The frosting recipe is 3/4 cup solid crisco, 3/4 cup butter (or margarine, 1/2 tsp vanilla, 1 cup plus 2 tbs warm milk, 1 1/2 cup sugar (granulated)
Beat crisco and butter together for 10 min on high speed. add vanulla and sugar and slowly add warm milk. mix for just a small bit until forstin gis fluffy.

You could sub the granulated sugar for powdered sugar but you would probably need closer to 5 or 6 cups of powdered sugar. HTH

Honestly, I'd use a different recipe. It just doesn't sound that good. I would hate to ruin a good cake with a bad icing. Hey..it's just my opinion. You can find Mary Kay Icing on cc in the recipes and it is a very complimentary icing for the Red Velvet cake. It's the same as the "traditional" icing used on red velvet.
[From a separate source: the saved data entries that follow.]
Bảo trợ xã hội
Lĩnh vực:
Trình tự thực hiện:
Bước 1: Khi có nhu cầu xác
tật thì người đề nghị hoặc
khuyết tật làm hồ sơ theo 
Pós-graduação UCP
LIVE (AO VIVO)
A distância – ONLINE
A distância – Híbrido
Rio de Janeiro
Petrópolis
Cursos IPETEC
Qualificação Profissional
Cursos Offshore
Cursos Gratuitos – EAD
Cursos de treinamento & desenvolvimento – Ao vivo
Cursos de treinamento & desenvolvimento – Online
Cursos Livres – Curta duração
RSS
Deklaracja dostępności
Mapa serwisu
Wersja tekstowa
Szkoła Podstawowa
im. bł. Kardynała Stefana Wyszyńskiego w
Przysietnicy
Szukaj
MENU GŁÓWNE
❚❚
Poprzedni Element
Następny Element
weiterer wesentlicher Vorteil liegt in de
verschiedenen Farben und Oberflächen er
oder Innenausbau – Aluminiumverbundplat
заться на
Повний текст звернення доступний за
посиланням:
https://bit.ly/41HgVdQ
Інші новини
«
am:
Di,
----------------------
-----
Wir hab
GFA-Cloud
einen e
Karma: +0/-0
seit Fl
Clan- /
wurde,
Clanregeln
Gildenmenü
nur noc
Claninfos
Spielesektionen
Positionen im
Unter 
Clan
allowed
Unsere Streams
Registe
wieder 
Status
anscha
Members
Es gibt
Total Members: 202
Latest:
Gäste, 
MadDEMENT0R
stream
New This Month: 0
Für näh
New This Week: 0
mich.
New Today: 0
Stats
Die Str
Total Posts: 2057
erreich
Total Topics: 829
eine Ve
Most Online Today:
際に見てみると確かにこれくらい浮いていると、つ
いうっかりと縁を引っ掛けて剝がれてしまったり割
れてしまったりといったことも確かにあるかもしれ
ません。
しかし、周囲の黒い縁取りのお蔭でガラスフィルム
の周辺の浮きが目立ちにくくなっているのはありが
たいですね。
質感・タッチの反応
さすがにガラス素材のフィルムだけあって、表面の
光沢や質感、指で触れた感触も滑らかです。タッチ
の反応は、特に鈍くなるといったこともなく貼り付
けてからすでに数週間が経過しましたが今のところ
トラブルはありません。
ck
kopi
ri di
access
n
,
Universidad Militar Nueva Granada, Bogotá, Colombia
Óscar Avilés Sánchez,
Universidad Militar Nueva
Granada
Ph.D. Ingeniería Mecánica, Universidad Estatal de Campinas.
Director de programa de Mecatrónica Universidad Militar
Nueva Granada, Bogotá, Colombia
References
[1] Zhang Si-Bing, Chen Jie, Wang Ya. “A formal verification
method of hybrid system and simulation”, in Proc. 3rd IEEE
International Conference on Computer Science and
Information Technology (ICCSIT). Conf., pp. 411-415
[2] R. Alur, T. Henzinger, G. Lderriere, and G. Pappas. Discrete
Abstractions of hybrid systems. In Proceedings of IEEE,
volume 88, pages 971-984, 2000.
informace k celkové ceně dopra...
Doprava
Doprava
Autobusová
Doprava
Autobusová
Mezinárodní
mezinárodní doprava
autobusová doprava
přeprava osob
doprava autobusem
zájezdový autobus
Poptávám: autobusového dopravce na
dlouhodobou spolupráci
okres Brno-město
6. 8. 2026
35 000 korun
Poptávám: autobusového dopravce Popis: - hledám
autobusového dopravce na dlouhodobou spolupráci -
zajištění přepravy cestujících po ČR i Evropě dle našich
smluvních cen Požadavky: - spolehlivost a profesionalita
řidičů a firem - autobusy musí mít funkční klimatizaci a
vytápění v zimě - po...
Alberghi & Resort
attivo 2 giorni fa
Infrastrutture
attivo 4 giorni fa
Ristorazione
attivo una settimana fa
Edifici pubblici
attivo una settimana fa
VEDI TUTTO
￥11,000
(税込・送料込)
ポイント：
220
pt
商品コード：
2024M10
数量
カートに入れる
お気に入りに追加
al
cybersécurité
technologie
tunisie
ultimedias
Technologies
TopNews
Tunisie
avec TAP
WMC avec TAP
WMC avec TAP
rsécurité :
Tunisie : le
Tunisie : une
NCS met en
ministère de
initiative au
I use the "traditional" icing for Red Velvet cake
Thank you!
You are the first person I have seen on here say that. I always wondered why everyone was using cream cheese icing on RV cake cause that's not what my mom used. LOL!
To the op I'm guessing the warm milk will dissolve the sugar so the icing shouldn't be grainy.

I use the "traditional" icing for Red Velvet cake
Thank you!
You are the first person I have seen on here say that. I always wondered why everyone was using cream cheese icing on RV cake cause that's not what my mom used. LOL!
To the op I'm guessing the warm milk will dissolve the sugar so the icing shouldn't be grainy.
My mother has always used the "traditional" as well as my grandmother. I can remember my grandmother making this cake when I was very little for my birthday. My birthday is only 2 days after Christmas so of course a red and white cake seemed like a good idea
Anyway...I don't remember our family ever using cream cheese icing for red velvet. Carrot cake and Italian Cream cake...of course.